Man, not messiah

1/20/2009

AMONG the burdens Barack Obama will shoulder when he takes the oath of office today at noon will be expectations so great that it is almost certain that he cannot meet them all.

Certainly, America's needs are great, its disappointment with the outgoing administration deep and broadly based, and its hunger for a new direction palpable. Mr. Obama's recognition of those themes, and his ability to communicate a vision that resonated with people across the country, not only won him an election but built up a huge reserve of good will and optimism about what he will be able to accomplish.

In addition, the hopes of millions of African-Americans will ride alongside Mr. Obama as he makes his way down Pennsylvania Avenue to the White House. And many will see the ghosts of every African-American who worked, fought, and died over the last 390 years standing behind Mr. Obama as he addresses the nation for the first time as president.

More than any president in recent memory, Americans have invested Mr. Obama with their hopes and dreams. After eight years of an administration that pretended to be working for the good of the people while actually pillaging taxpayers and the economy, squandering the country's riches in unwarranted foreign wars, and damaging its standing in the world, America is starved for real leadership.

That need is evident in the latest Associated Press-GFK, New York Times-CBS News, and Washington Post-ABC News polls, all of which show that Americans have great confidence in Mr. Obama. In the Times poll, for example, 79 percent were optimistic about the next four years. That's higher than for any of the last five incoming presidents. Even 58 percent of the people who voted against Mr. Obama on Nov. 4 shared that optimism.

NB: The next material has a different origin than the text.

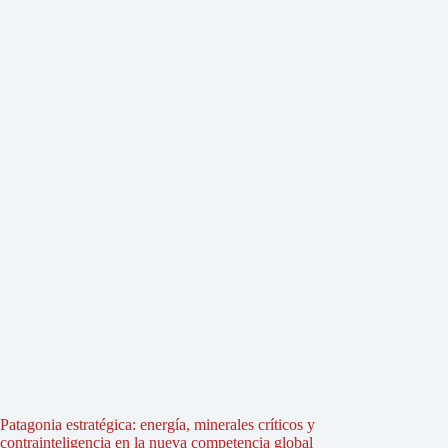
Patagonia estratégica: energía, minerales críticos y
contrainteligencia en la nueva competencia global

Sixty percent of respondents in the Times poll had a favorable impression of Mr. Obama, and large majorities predicted he will be a good president, bring change to Washington, and make the right decisions on the economy, the war in Iraq, fighting terrorism, and the Middle East. And he did even better in the Washington Post poll, where about 70 percent said he understands their problems and 80 percent viewed him favorably. In the AP poll, 65 percent said he would be an above average or outstanding president.

It's as if, for many Republicans as well as Democrats, all the questions about his experience and judgment just disappeared like morning mist on the Potomac River.

Nowhere are the expectations higher than in the African-American community. As the Rev. Robert Culp told The Blade in a story yesterday, Mr. Obama's inauguration is "more than a changing of the guard. It's a changing of the times. I feel it will institute a whole new order of how things are done in the world. I really do."

African-Americans deserve to feel great pride, even a sense of fulfillment, in today's events. And all Americans who are struggling in the current recession, those who are depressed by the way America has conducted the war on terror, and those who despair of ever achieving peace in the Middle East, need to believe that hope is not audacious but, rather, the path to a better future.

But that optimism, that hope, that confidence must be tempered - as Mr. Obama has said repeatedly - by the knowledge that fixing America's problems will not be easy, quick, or painless.

We would all do well, therefore, to add a fervent "Amen" to Episcopal Bishop Gene Robinson, who asked the crowd attending an inaugural concert Sunday in front of the Lincoln Memorial to pray for "understanding that our president is a human being and not a messiah."